Much ado about Okoa Kenya Bill

The "Okoa Kenya" Draft Bill is thoroughly underwhelming, and in some instances, plainly ridiculous. It purports to address critical issues when it is in essence only geared towards getting the CORD coalition to power by any means necessary. CORD claims they had a committee of experts working on the Bill, yet the entire Bill doesn't match up.

The Bill virtually says nothing about security or Chapter Six on leadership and integrity – key concerns upon which Okoa Kenya was initially premised.

It is widely recognised that the Constitution of Kenya, 2010 may have some critical flaws that need to be addressed.

There was general agreement by both its proponents and opponents that certain issues needed to be addressed. With nearly five years of experience, some other issues have come up that may need to be addressed. Yet, the Okoa Kenya Bill does not address even a single one of them.

The Bill has 26 Clauses that seek to amend various provisions of the Constitution, a third of which deal with management of elections. Three of these clauses deal with the Judiciary, mainly driven by the fact that the Supreme Court is about to have several vacancies. CORD does not want the President to fill these vacancies.

This amendment should broadly be seen in the context of a possible presidential petition – which as we all know, is the preserve of the Supreme Court.

So in reality, half of this bill is directed towards managing election outcomes in favour of CORD. This is the real reason behind the Bill – the rest is just cover.

Even these clauses have some outrageous provisions.

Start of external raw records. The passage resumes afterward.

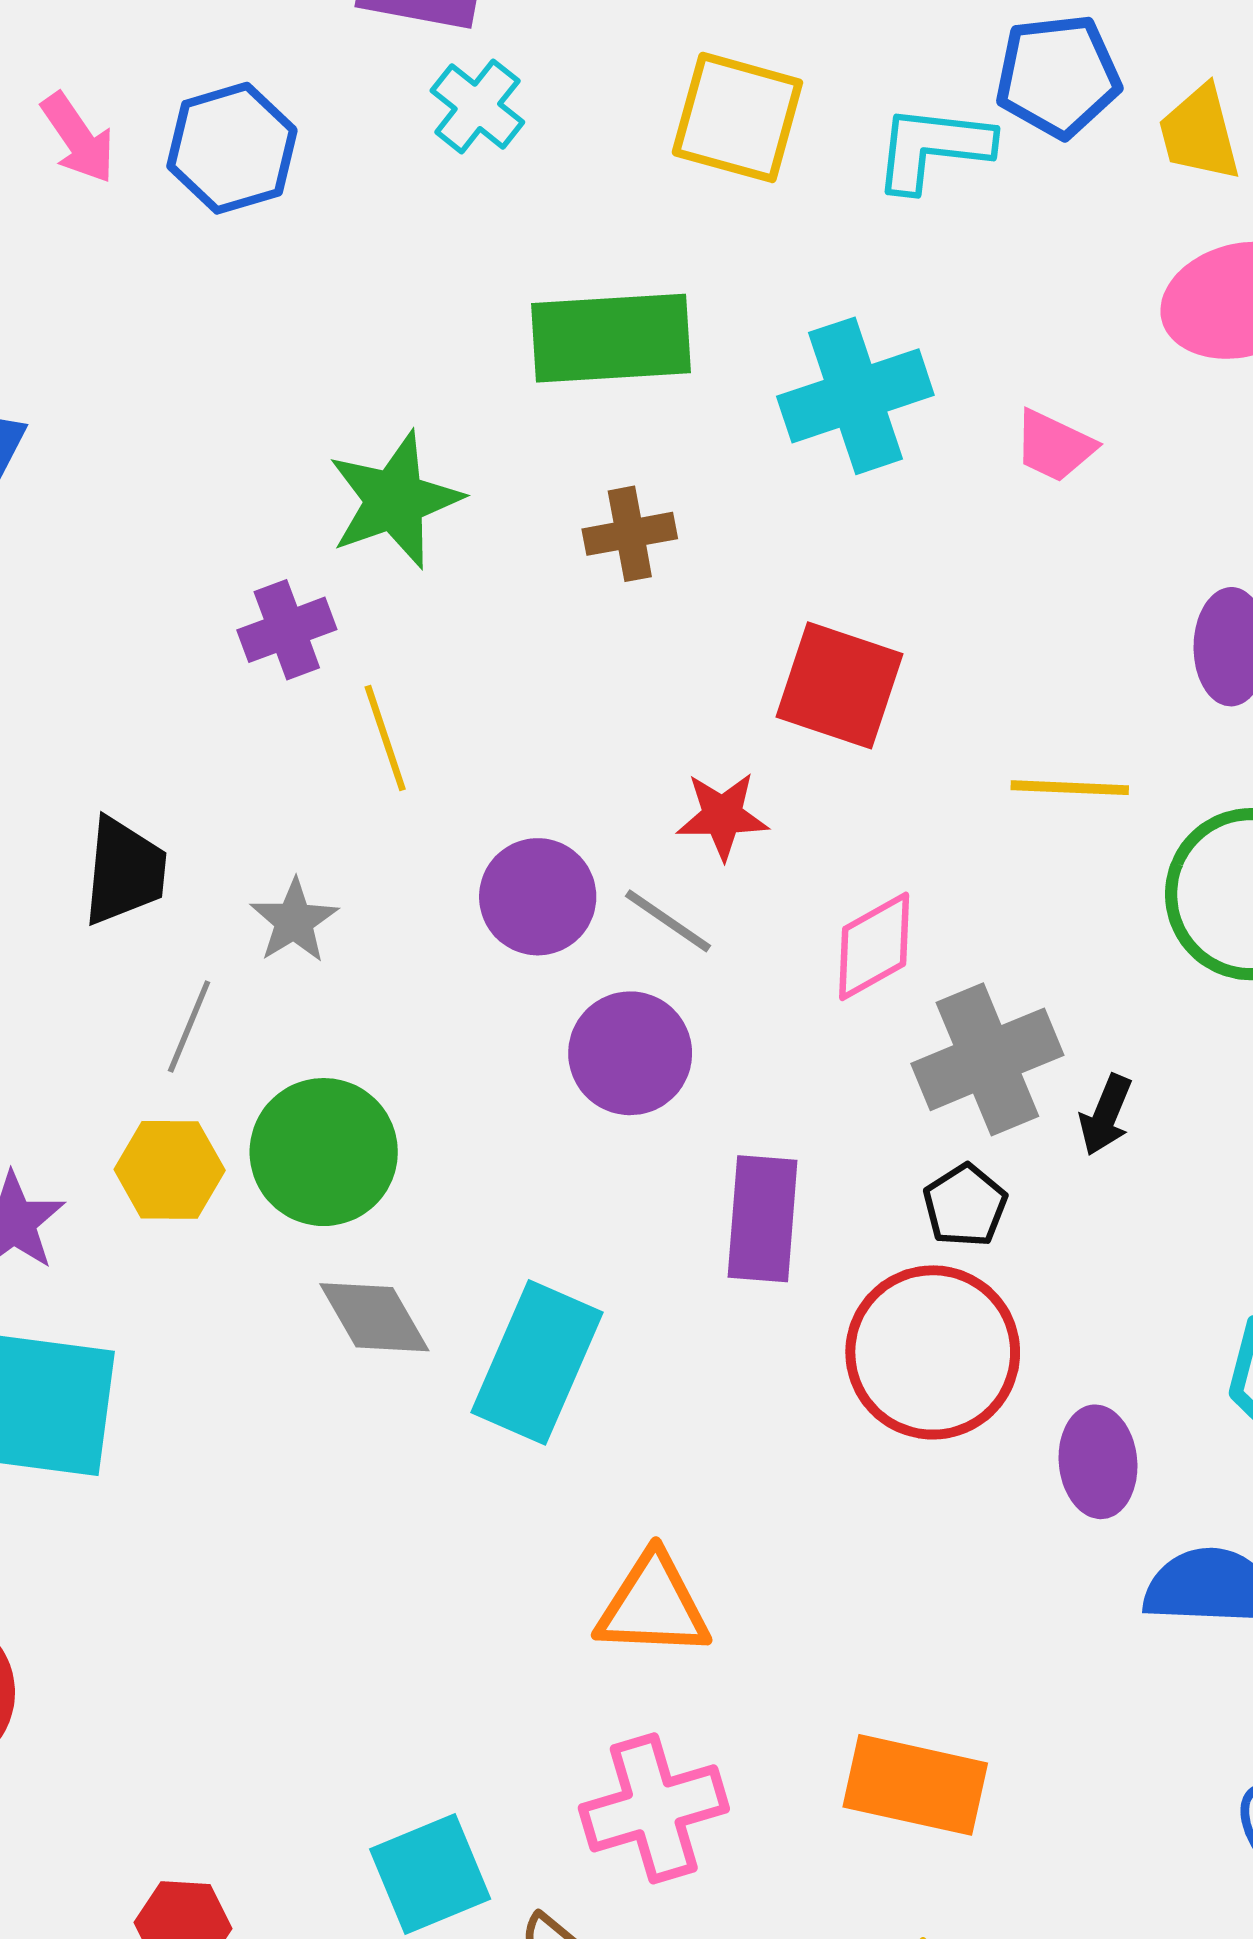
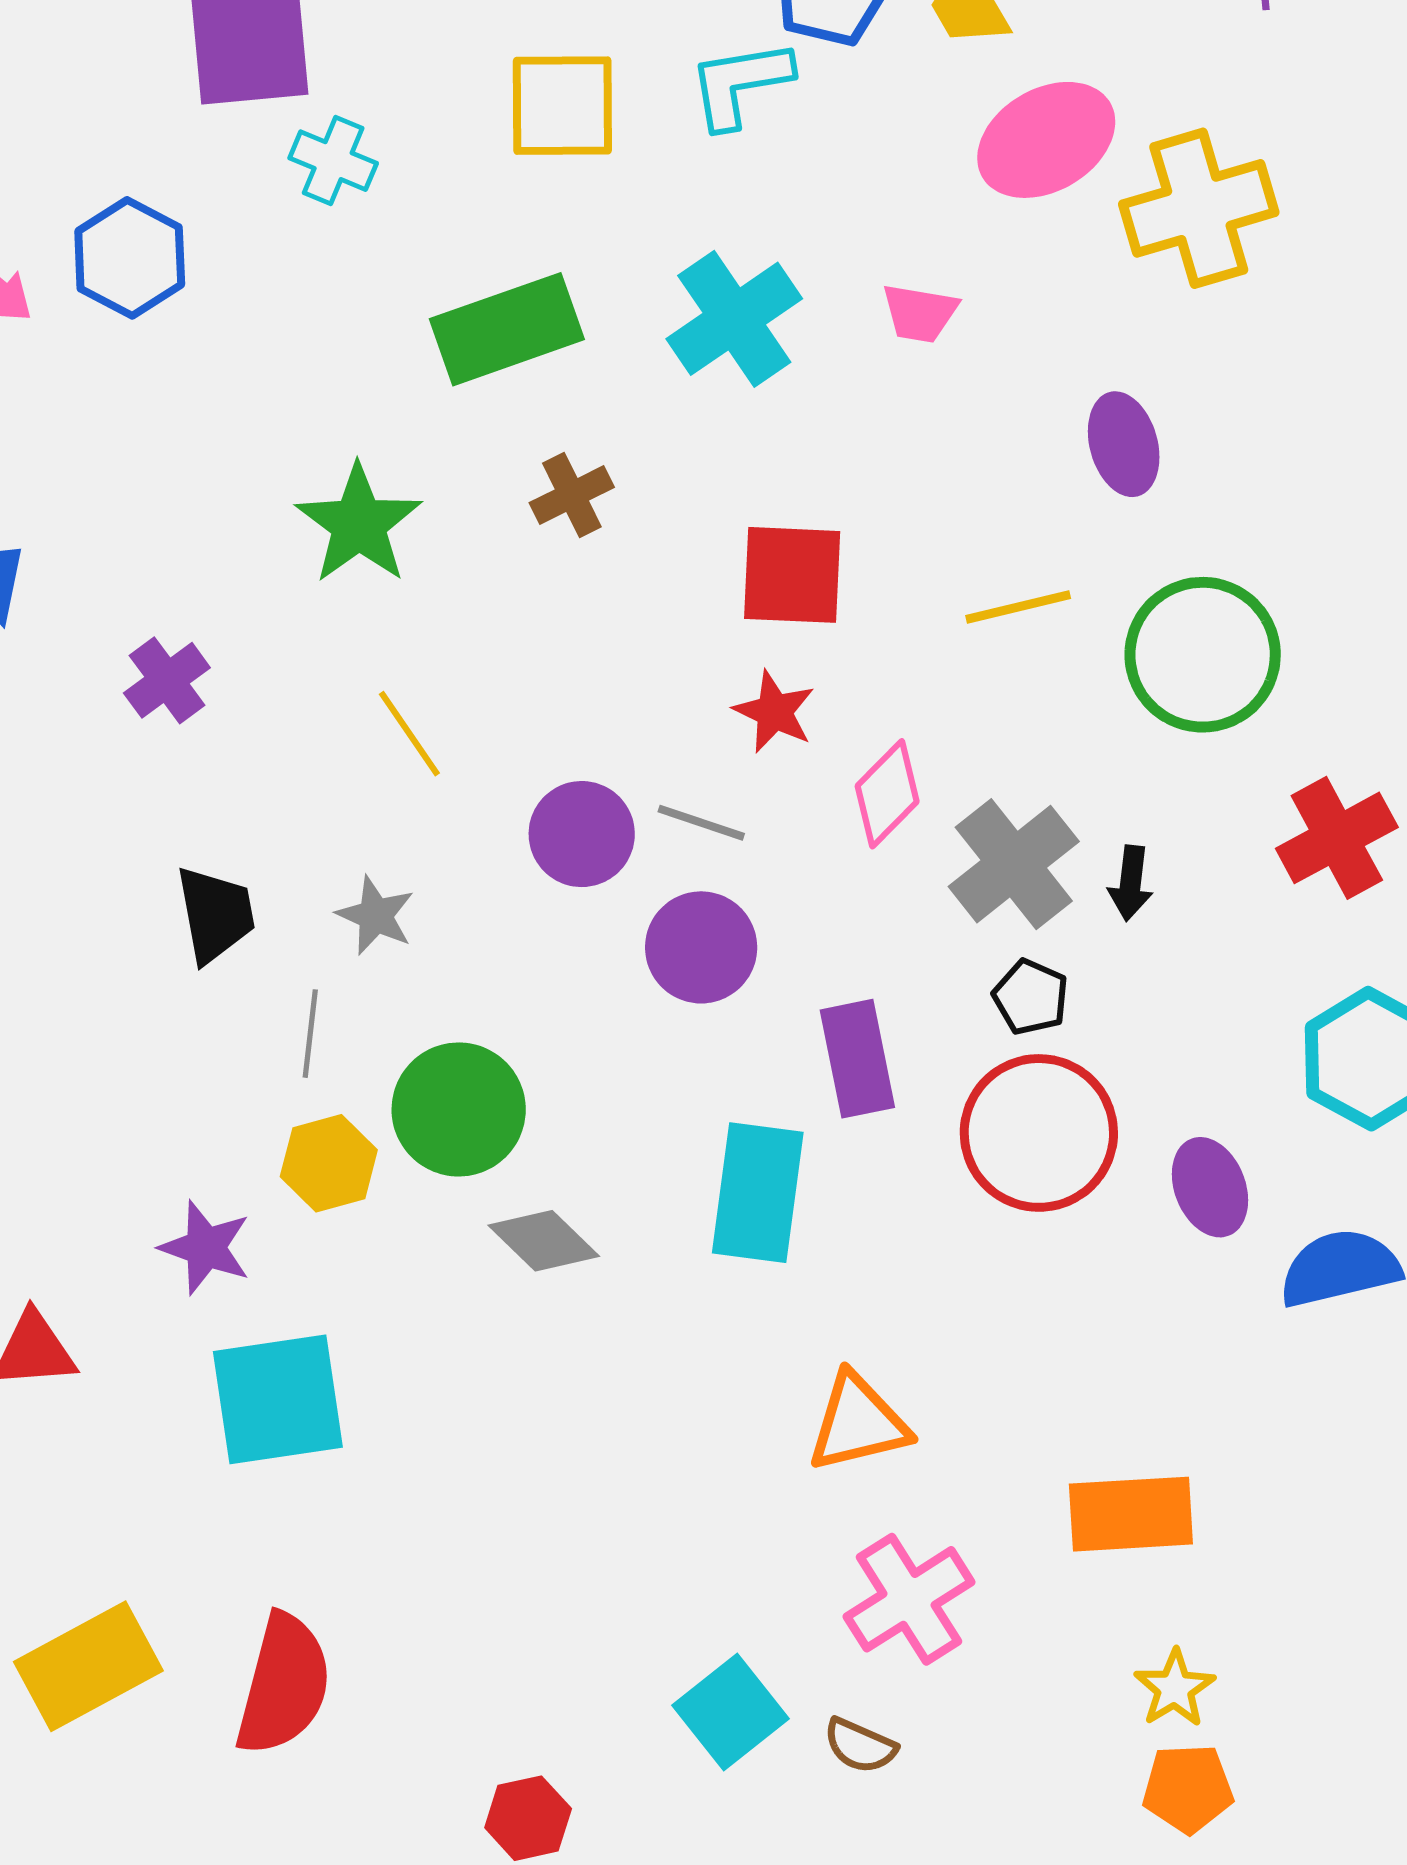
purple cross: (287, 630) -> (167, 680), moved
red star: (723, 816) -> (774, 712), moved, turned -30
cyan rectangle: (537, 1362) -> (758, 1193), moved

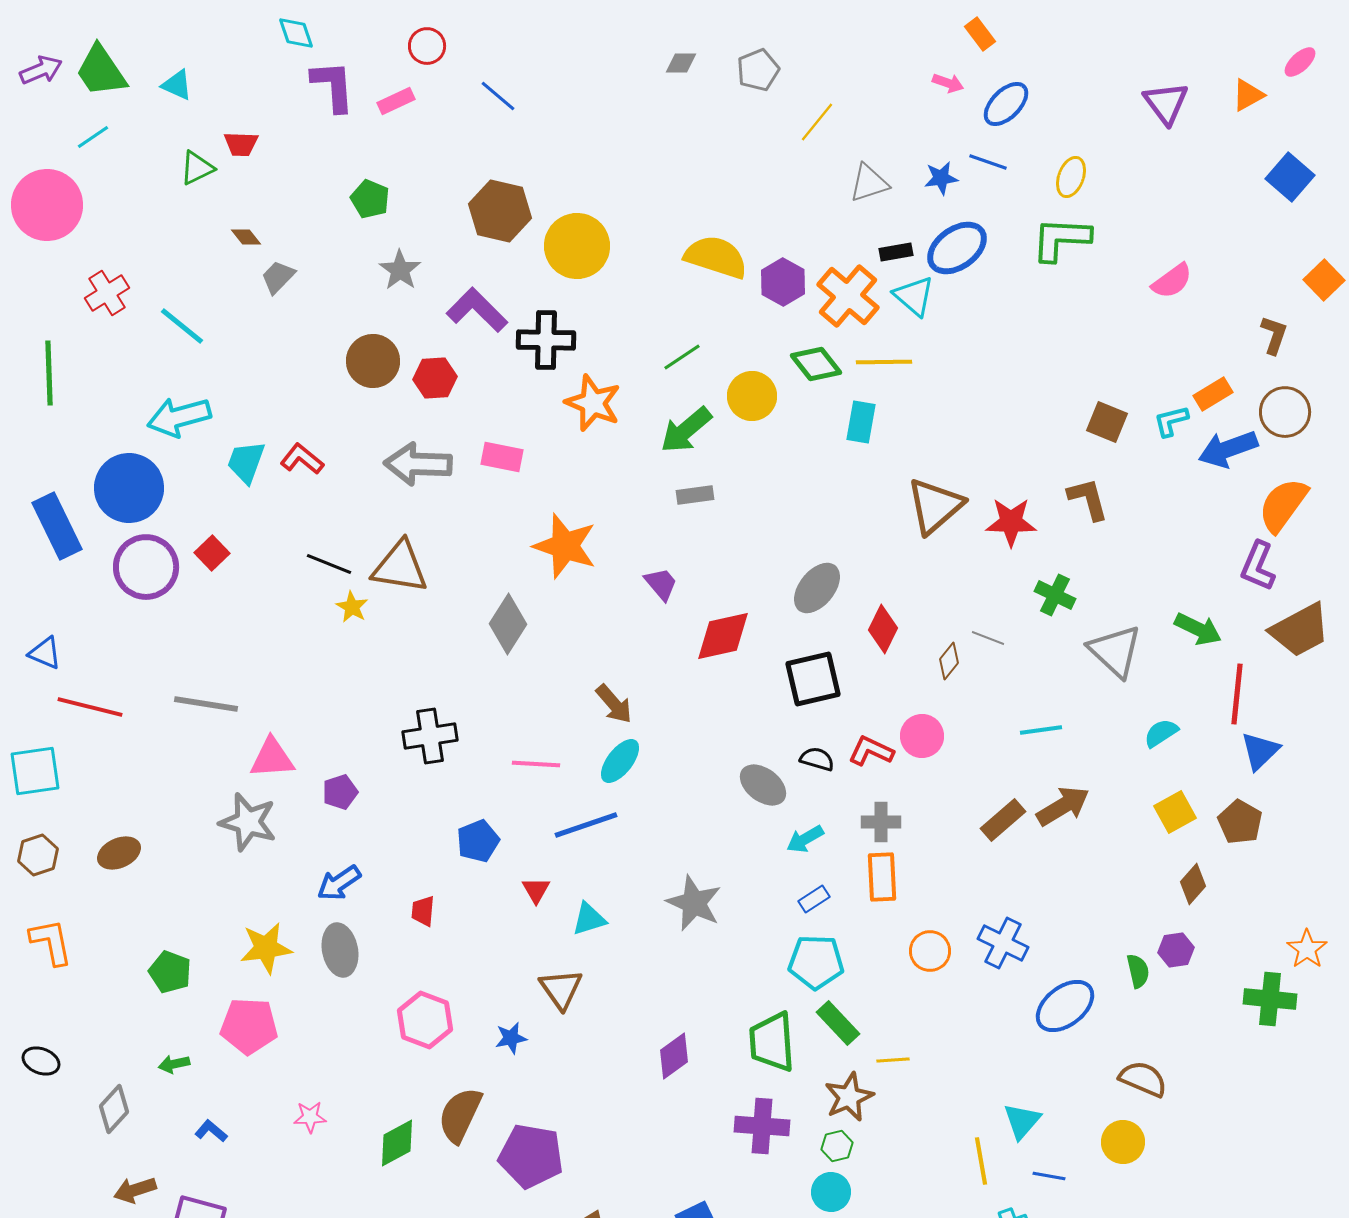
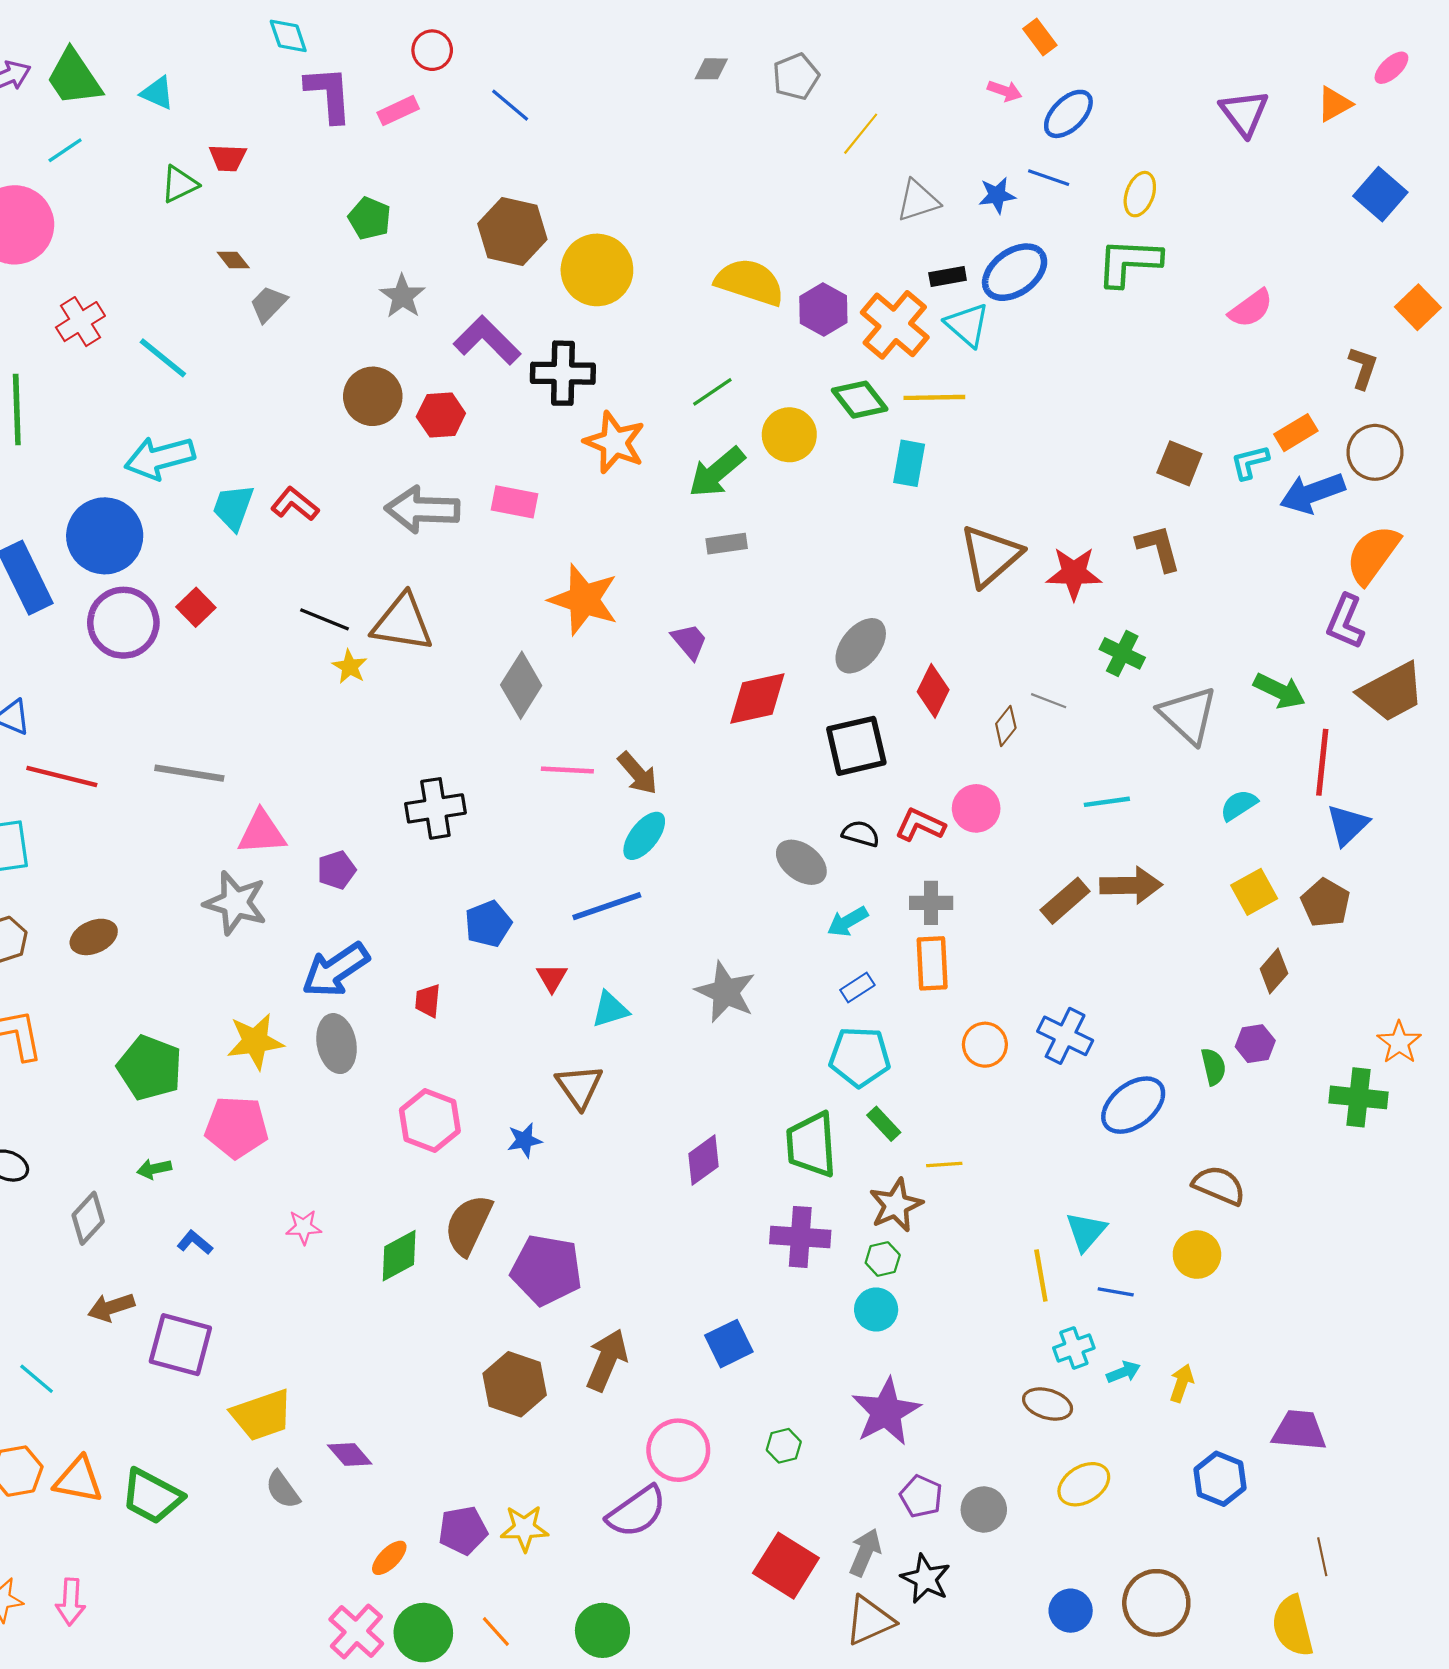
pink line: (536, 764) -> (567, 770), moved
brown arrow: (1063, 806) -> (1131, 885), turned 30
blue arrow: (339, 883) -> (335, 970), size x1.4
green pentagon: (170, 972) -> (150, 1068), size x1.4
green rectangle: (838, 1023) -> (884, 1124), size x0.7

For example; Clause 7(b)(viii) that requires IEBC to ensure that at least 80 per cent of all eligible voters are registered to vote. This provision purports to solve a non-existent problem.

To the best of my knowledge, IEBC has never refused anyone registration who presented themselves to a registration clerk with proper documentation. In any case, how do they intend for IEBC to do this?

Do they want IEBC to resort to the old KANU era days where chiefs would walk door-to-door with KANU-Youths to force people to buy membership cards or stamps?

Clause 10(iv) requires a Returning Officer to ensure that vote results are "beamed to the public through at least three accredited television stations". Other than the fact that this clause puts an unjustified obligation on private TV stations to "beam" results, it disregards the logistical nightmare this would present. Imagine the anxiety in the hall as the Suba Returning Officer waits for three TV stations to come so that he/she can announce results! Logistically, the announcement of results alone can take weeks!

Several weeks after the announcement of the results, the country will then have to wait for up to 60 days for the Supreme Court to determine any presidential petitions, should they arise. Of course, the "experts" did not take into consideration the mess this would have on the timeline for elections.

Another key clause is 23 that seeks to amend the Constitution to deal with ethnic-based appointments. It says no single community will occupy more than 15 per cent of appointive positions in the national government (Clause 23a).

There is no science behind arriving at 15 per cent. The only logical explanation I can find for this percentage is the 2009 Population Census. In that Census, the only community with a population above 15 per cent was the Kikuyu (at 17 per cent), followed by Luhyas at 14 per cent with Kalenjins at 12 per cent. Simply put, the 15 per cent limit is directed at limiting the positions occupied by one community – Kikuyus.

An amendment purporting to correct ethnic-based appointments ends up vilifying one community. It is 41 versus 1 all over again, only this time, they want it in the Constitution.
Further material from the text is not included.